E&N – A Cristalina tem interesse no processo de IPO (oferta pública inicial) da Corsan?

Besse – Está dentro do nosso business. Quando a gente fala que queremos ser um integrador de parcerias, a ideia é integrar investidores para investir no saneamento. No caso da Corsan, a gente poderá ser o integrador e ajudar o investidor a avaliar o valor desse ativo e mostrar que há uma atratividade e, junto com ele, auxiliá-lo a participar desse ativo e depois da gestão da companhia. Não somos os investidores, somos aqueles que vão propiciar ao investidor a entrar no setor pelo conhecimento que temos do tema. Somos especialistas e podemos ajudar que empreendedores tenham tranquilidade nesse investimento.
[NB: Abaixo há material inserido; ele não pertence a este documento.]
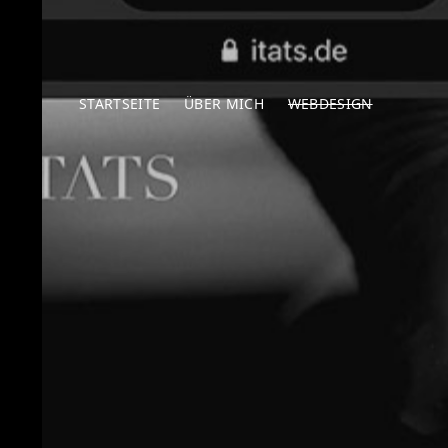
STARTSEITE
ÜBER MICH
WEBDESIGN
Nós seríamos gestores. Se cria um fundo e a empresa entra como gestora do fundo na compra das ações da Corsan.

E&N – Já teve algum empreendedor que tratou com a Cristalina manifestando interesse no IPO da Corsan?

Besse – Estamos conversando. Estamos trabalhando e percebemos interesse de investidores do Rio Grande do Sul em estar junto com a gente.